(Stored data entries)
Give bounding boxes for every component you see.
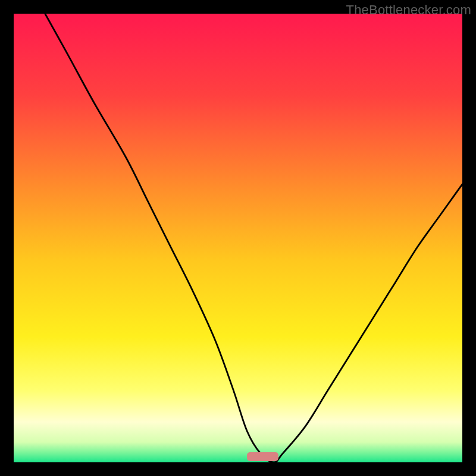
optimal-marker xyxy=(247,452,278,461)
watermark-text: TheBottlenecker.com xyxy=(346,2,471,18)
plot-area xyxy=(14,14,462,462)
chart-frame: TheBottlenecker.com xyxy=(0,0,476,476)
chart-svg xyxy=(14,14,462,462)
gradient-background xyxy=(14,14,462,462)
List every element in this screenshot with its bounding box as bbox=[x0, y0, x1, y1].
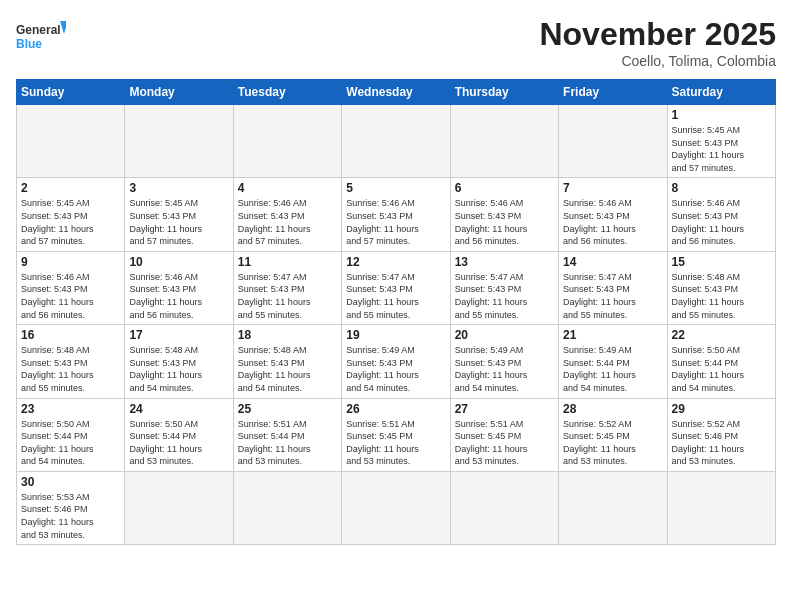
day-info: Sunrise: 5:48 AM Sunset: 5:43 PM Dayligh… bbox=[129, 344, 228, 394]
calendar-cell: 26Sunrise: 5:51 AM Sunset: 5:45 PM Dayli… bbox=[342, 398, 450, 471]
day-info: Sunrise: 5:50 AM Sunset: 5:44 PM Dayligh… bbox=[672, 344, 771, 394]
calendar-cell bbox=[342, 471, 450, 544]
svg-text:Blue: Blue bbox=[16, 37, 42, 51]
day-info: Sunrise: 5:46 AM Sunset: 5:43 PM Dayligh… bbox=[129, 271, 228, 321]
day-info: Sunrise: 5:50 AM Sunset: 5:44 PM Dayligh… bbox=[21, 418, 120, 468]
calendar-cell bbox=[667, 471, 775, 544]
calendar-cell bbox=[450, 471, 558, 544]
day-info: Sunrise: 5:46 AM Sunset: 5:43 PM Dayligh… bbox=[455, 197, 554, 247]
day-number: 15 bbox=[672, 255, 771, 269]
day-number: 7 bbox=[563, 181, 662, 195]
calendar-cell: 4Sunrise: 5:46 AM Sunset: 5:43 PM Daylig… bbox=[233, 178, 341, 251]
day-info: Sunrise: 5:47 AM Sunset: 5:43 PM Dayligh… bbox=[563, 271, 662, 321]
day-number: 17 bbox=[129, 328, 228, 342]
calendar-cell bbox=[559, 105, 667, 178]
day-info: Sunrise: 5:45 AM Sunset: 5:43 PM Dayligh… bbox=[129, 197, 228, 247]
day-number: 5 bbox=[346, 181, 445, 195]
calendar-cell bbox=[342, 105, 450, 178]
day-number: 27 bbox=[455, 402, 554, 416]
calendar-cell: 9Sunrise: 5:46 AM Sunset: 5:43 PM Daylig… bbox=[17, 251, 125, 324]
calendar-week-row: 2Sunrise: 5:45 AM Sunset: 5:43 PM Daylig… bbox=[17, 178, 776, 251]
day-number: 24 bbox=[129, 402, 228, 416]
calendar-cell bbox=[233, 471, 341, 544]
day-info: Sunrise: 5:50 AM Sunset: 5:44 PM Dayligh… bbox=[129, 418, 228, 468]
calendar-table: SundayMondayTuesdayWednesdayThursdayFrid… bbox=[16, 79, 776, 545]
weekday-header: Friday bbox=[559, 80, 667, 105]
day-info: Sunrise: 5:45 AM Sunset: 5:43 PM Dayligh… bbox=[672, 124, 771, 174]
day-info: Sunrise: 5:48 AM Sunset: 5:43 PM Dayligh… bbox=[238, 344, 337, 394]
calendar-cell: 17Sunrise: 5:48 AM Sunset: 5:43 PM Dayli… bbox=[125, 325, 233, 398]
calendar-cell: 18Sunrise: 5:48 AM Sunset: 5:43 PM Dayli… bbox=[233, 325, 341, 398]
day-number: 1 bbox=[672, 108, 771, 122]
calendar-cell: 2Sunrise: 5:45 AM Sunset: 5:43 PM Daylig… bbox=[17, 178, 125, 251]
calendar-cell: 6Sunrise: 5:46 AM Sunset: 5:43 PM Daylig… bbox=[450, 178, 558, 251]
svg-text:General: General bbox=[16, 23, 61, 37]
day-number: 23 bbox=[21, 402, 120, 416]
day-info: Sunrise: 5:47 AM Sunset: 5:43 PM Dayligh… bbox=[238, 271, 337, 321]
day-info: Sunrise: 5:52 AM Sunset: 5:46 PM Dayligh… bbox=[672, 418, 771, 468]
day-number: 19 bbox=[346, 328, 445, 342]
calendar-cell: 20Sunrise: 5:49 AM Sunset: 5:43 PM Dayli… bbox=[450, 325, 558, 398]
day-info: Sunrise: 5:49 AM Sunset: 5:43 PM Dayligh… bbox=[455, 344, 554, 394]
day-number: 8 bbox=[672, 181, 771, 195]
day-number: 21 bbox=[563, 328, 662, 342]
day-number: 28 bbox=[563, 402, 662, 416]
day-info: Sunrise: 5:46 AM Sunset: 5:43 PM Dayligh… bbox=[21, 271, 120, 321]
calendar-week-row: 16Sunrise: 5:48 AM Sunset: 5:43 PM Dayli… bbox=[17, 325, 776, 398]
day-number: 9 bbox=[21, 255, 120, 269]
calendar-cell bbox=[17, 105, 125, 178]
day-info: Sunrise: 5:51 AM Sunset: 5:44 PM Dayligh… bbox=[238, 418, 337, 468]
day-number: 25 bbox=[238, 402, 337, 416]
calendar-cell: 19Sunrise: 5:49 AM Sunset: 5:43 PM Dayli… bbox=[342, 325, 450, 398]
day-info: Sunrise: 5:46 AM Sunset: 5:43 PM Dayligh… bbox=[672, 197, 771, 247]
day-number: 18 bbox=[238, 328, 337, 342]
calendar-cell: 12Sunrise: 5:47 AM Sunset: 5:43 PM Dayli… bbox=[342, 251, 450, 324]
calendar-cell bbox=[125, 471, 233, 544]
calendar-cell: 30Sunrise: 5:53 AM Sunset: 5:46 PM Dayli… bbox=[17, 471, 125, 544]
calendar-cell: 16Sunrise: 5:48 AM Sunset: 5:43 PM Dayli… bbox=[17, 325, 125, 398]
calendar-cell: 29Sunrise: 5:52 AM Sunset: 5:46 PM Dayli… bbox=[667, 398, 775, 471]
calendar-week-row: 9Sunrise: 5:46 AM Sunset: 5:43 PM Daylig… bbox=[17, 251, 776, 324]
calendar-header-row: SundayMondayTuesdayWednesdayThursdayFrid… bbox=[17, 80, 776, 105]
title-block: November 2025 Coello, Tolima, Colombia bbox=[539, 16, 776, 69]
calendar-cell: 23Sunrise: 5:50 AM Sunset: 5:44 PM Dayli… bbox=[17, 398, 125, 471]
day-info: Sunrise: 5:46 AM Sunset: 5:43 PM Dayligh… bbox=[346, 197, 445, 247]
day-number: 29 bbox=[672, 402, 771, 416]
logo: General Blue bbox=[16, 16, 66, 56]
day-number: 16 bbox=[21, 328, 120, 342]
calendar-cell: 27Sunrise: 5:51 AM Sunset: 5:45 PM Dayli… bbox=[450, 398, 558, 471]
calendar-cell: 7Sunrise: 5:46 AM Sunset: 5:43 PM Daylig… bbox=[559, 178, 667, 251]
day-info: Sunrise: 5:45 AM Sunset: 5:43 PM Dayligh… bbox=[21, 197, 120, 247]
calendar-cell bbox=[559, 471, 667, 544]
calendar-cell: 8Sunrise: 5:46 AM Sunset: 5:43 PM Daylig… bbox=[667, 178, 775, 251]
day-number: 4 bbox=[238, 181, 337, 195]
weekday-header: Saturday bbox=[667, 80, 775, 105]
month-title: November 2025 bbox=[539, 16, 776, 53]
logo-svg: General Blue bbox=[16, 16, 66, 56]
day-info: Sunrise: 5:48 AM Sunset: 5:43 PM Dayligh… bbox=[672, 271, 771, 321]
day-info: Sunrise: 5:46 AM Sunset: 5:43 PM Dayligh… bbox=[563, 197, 662, 247]
day-info: Sunrise: 5:51 AM Sunset: 5:45 PM Dayligh… bbox=[455, 418, 554, 468]
calendar-cell: 28Sunrise: 5:52 AM Sunset: 5:45 PM Dayli… bbox=[559, 398, 667, 471]
weekday-header: Thursday bbox=[450, 80, 558, 105]
calendar-cell: 15Sunrise: 5:48 AM Sunset: 5:43 PM Dayli… bbox=[667, 251, 775, 324]
day-info: Sunrise: 5:47 AM Sunset: 5:43 PM Dayligh… bbox=[346, 271, 445, 321]
calendar-cell bbox=[125, 105, 233, 178]
day-number: 20 bbox=[455, 328, 554, 342]
day-info: Sunrise: 5:49 AM Sunset: 5:43 PM Dayligh… bbox=[346, 344, 445, 394]
calendar-week-row: 23Sunrise: 5:50 AM Sunset: 5:44 PM Dayli… bbox=[17, 398, 776, 471]
calendar-week-row: 30Sunrise: 5:53 AM Sunset: 5:46 PM Dayli… bbox=[17, 471, 776, 544]
calendar-cell: 22Sunrise: 5:50 AM Sunset: 5:44 PM Dayli… bbox=[667, 325, 775, 398]
calendar-cell bbox=[450, 105, 558, 178]
day-number: 14 bbox=[563, 255, 662, 269]
day-info: Sunrise: 5:51 AM Sunset: 5:45 PM Dayligh… bbox=[346, 418, 445, 468]
day-number: 13 bbox=[455, 255, 554, 269]
day-info: Sunrise: 5:47 AM Sunset: 5:43 PM Dayligh… bbox=[455, 271, 554, 321]
day-number: 6 bbox=[455, 181, 554, 195]
day-number: 2 bbox=[21, 181, 120, 195]
calendar-week-row: 1Sunrise: 5:45 AM Sunset: 5:43 PM Daylig… bbox=[17, 105, 776, 178]
day-info: Sunrise: 5:49 AM Sunset: 5:44 PM Dayligh… bbox=[563, 344, 662, 394]
weekday-header: Wednesday bbox=[342, 80, 450, 105]
day-number: 10 bbox=[129, 255, 228, 269]
day-number: 12 bbox=[346, 255, 445, 269]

**Assigned task**
Check every line above for the word "title" and copy those that have it.

**Task output**
title-block: November 2025 Coello, Tolima, Colombia bbox=[539, 16, 776, 69]
month-title: November 2025 bbox=[539, 16, 776, 53]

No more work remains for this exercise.